Marijuana is just a plant. So is lettuce. So is stinging nettle. So is poison ivy, castor bean, and hemlock. When Jesus declared all foods clean (Mark 7:19), He was not throwing responsibility out the window. When the Lord showed Peter a vision of clean and unclean animals, including reptiles, and said, “Rise, Peter, kill and eat” (Acts 10), He was not telling Peter to pick up a venomous adder and munch on it. We have to use our brains. The Lord’s point was the the strict, objective Levitical dietary laws for Jews no longer applied to the church. Peter could still eat Jewish food (St. Peter’s fish, for example) if he wanted to, but he was no longer obligated to restrict his diet to foods declared “clean” under the Law of Moses. Evidence and logic will reveal, through experimental science, which plants and animals are healthy and which are not.

With this in mind, what about medical marijuana? If it is just a plant, why worry? Aren’t many drugs derived from plants? The reason: plants can be very healthy or very toxic, with a wide range in between. We as consumers of plants have different health challenges, and have different genes and different susceptibilities to side effects. It will take years of clinical trials with many participants to establish statistical significance for conditions that might benefit from medical marijuana. Importantly, those dosages have to be regulated so that pills containing the active ingredients are known in detail, and all side effects accounted for. That has not been the case up till now. In fact, there are concerns that commercially grown marijuana has much higher THC content than the natural plants (THCs are the molecules that cause the mental impairment). That’s why Missouri doctors don’t want to be forced to prescribe it. They don’t know what their patients will be getting.

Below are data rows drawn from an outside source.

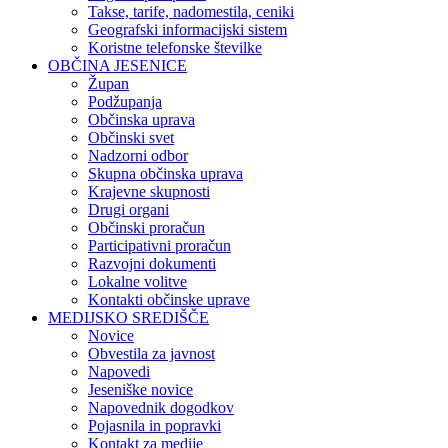
Takse, tarife, nadomestila, ceniki
Geografski informacijski sistem
Koristne telefonske številke
OBČINA JESENICE
Župan
Podžupanja
Občinska uprava
Občinski svet
Nadzorni odbor
Skupna občinska uprava
Krajevne skupnosti
Drugi organi
Občinski proračun
Participativni proračun
Razvojni dokumenti
Lokalne volitve
Kontakti občinske uprave
MEDIJSKO SREDIŠČE
Novice
Obvestila za javnost
Napovedi
Jeseniške novice
Napovednik dogodkov
Pojasnila in popravki
Kontakt za medije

The medical marijuana steamroller would run over ethics if not controlled. Legalization activists are often motivated by their own desire to smoke it without regard for the societal consequences. They use “medical marijuana” as a cover for their own desires. Those desires often have little to do with medical progress, and more to do with personal pleasure at the cost of sound judgment. In fact, many of them want to push cannabis onto other citizens in the form of cannabis-laden snack foods, which unsuspecting consumers might not even know are tainted with THCs, in order to get more people hooked and thereby spread cannabis use throughout society. Shady companies are capitalizing on the marijuana legalization movement, hoping to get rich without regard for their victims, just like others do with alcohol, tobacco, and gambling. A healthy government needs responsible citizens to vote wisely. It should not promote activities that impair logical reasoning, put innocent citizens at risk of car accidents, create unhealthy habits, and potentially cause permanent brain damage in the youth. Freedom should be freedom for good, not license for evil.

The day may come when the active ingredients in cannabis become better known, such that pills for certain conditions can be prescribed safely. Most likely, smoking marijuana will NOT be on the prescribed treatment list! But we say, more power to researchers conducting ethical clinical trials. We agree; marijuana is just a plant. It deserves to be studied. Treatments have already shown it can benefit epilepsy in certain cases where nothing else has worked. There may be undiscovered miracle cures for some untreatable diseases. And for patients dying in pain, Proverbs 31:1-9 indicates (by analogy with “strong drink”) that marijuana could be used in such cases. But just as the Bible condemns drunkenness, it condemns getting “high” on anything that robs a person of his judgment or ability to serve God and others. Speaking on our liberty in Christ, Paul said, “All things are lawful for me, but not all things are helpful. All things are lawful for me, but I will not be dominated by anything.” (I Corinthians 6:12).  Paul said in II Corinthians 3:17, “Where the Spirit of the Lord is, there is liberty,” but in II Timothy 1:7 he tempered that truth with a counterbalance, “God gave us a spirit not of fear but of power and love and self-control.”

As always, the Bible contains the principles we need to sort through human controversies with godly wisdom.